* **What needs to be done**
Using the records below, copy out exactly the line that contains "Data-driven recommendations" and every line that follows it, up to and including the last, and no others.
··· Raw data
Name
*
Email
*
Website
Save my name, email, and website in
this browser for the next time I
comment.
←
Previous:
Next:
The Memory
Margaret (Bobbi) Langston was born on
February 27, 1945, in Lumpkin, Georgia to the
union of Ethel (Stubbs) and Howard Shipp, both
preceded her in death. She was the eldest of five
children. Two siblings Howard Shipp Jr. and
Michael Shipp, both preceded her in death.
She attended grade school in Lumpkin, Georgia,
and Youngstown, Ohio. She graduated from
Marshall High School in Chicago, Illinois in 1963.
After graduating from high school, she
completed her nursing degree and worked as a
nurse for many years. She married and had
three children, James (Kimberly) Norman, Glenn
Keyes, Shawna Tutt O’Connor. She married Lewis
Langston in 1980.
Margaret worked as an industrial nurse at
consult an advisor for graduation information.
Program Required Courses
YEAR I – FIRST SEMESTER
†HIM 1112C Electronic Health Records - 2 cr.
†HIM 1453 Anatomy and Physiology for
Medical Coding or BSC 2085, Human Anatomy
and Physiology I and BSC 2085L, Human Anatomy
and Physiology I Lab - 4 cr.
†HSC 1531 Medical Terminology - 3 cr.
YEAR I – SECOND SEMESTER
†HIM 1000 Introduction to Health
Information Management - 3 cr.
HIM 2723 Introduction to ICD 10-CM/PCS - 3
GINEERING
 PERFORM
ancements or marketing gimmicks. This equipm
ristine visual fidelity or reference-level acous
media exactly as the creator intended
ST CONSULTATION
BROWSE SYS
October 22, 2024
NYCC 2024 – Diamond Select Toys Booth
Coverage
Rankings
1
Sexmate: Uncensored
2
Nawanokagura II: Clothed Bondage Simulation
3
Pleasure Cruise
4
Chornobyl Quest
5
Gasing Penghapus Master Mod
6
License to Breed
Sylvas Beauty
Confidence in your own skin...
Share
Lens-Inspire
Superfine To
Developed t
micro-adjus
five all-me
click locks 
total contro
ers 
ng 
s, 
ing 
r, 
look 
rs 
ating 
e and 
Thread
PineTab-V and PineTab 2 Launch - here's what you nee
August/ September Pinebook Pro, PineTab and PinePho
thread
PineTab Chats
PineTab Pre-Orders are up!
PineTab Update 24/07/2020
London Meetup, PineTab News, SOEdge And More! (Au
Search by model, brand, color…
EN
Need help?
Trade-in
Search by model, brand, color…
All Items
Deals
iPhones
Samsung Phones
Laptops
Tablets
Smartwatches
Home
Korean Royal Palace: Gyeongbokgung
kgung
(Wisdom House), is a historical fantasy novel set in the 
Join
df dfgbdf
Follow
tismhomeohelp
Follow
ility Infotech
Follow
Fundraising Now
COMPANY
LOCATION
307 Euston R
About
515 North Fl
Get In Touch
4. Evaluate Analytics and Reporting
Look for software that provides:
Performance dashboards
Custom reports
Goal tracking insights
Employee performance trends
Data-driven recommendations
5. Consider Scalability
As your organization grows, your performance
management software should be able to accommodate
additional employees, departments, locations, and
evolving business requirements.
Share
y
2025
······
* **Written answer**
Data-driven recommendations
5. Consider Scalability
As your organization grows, your performance
management software should be able to accommodate
additional employees, departments, locations, and
evolving business requirements.
Share
y
2025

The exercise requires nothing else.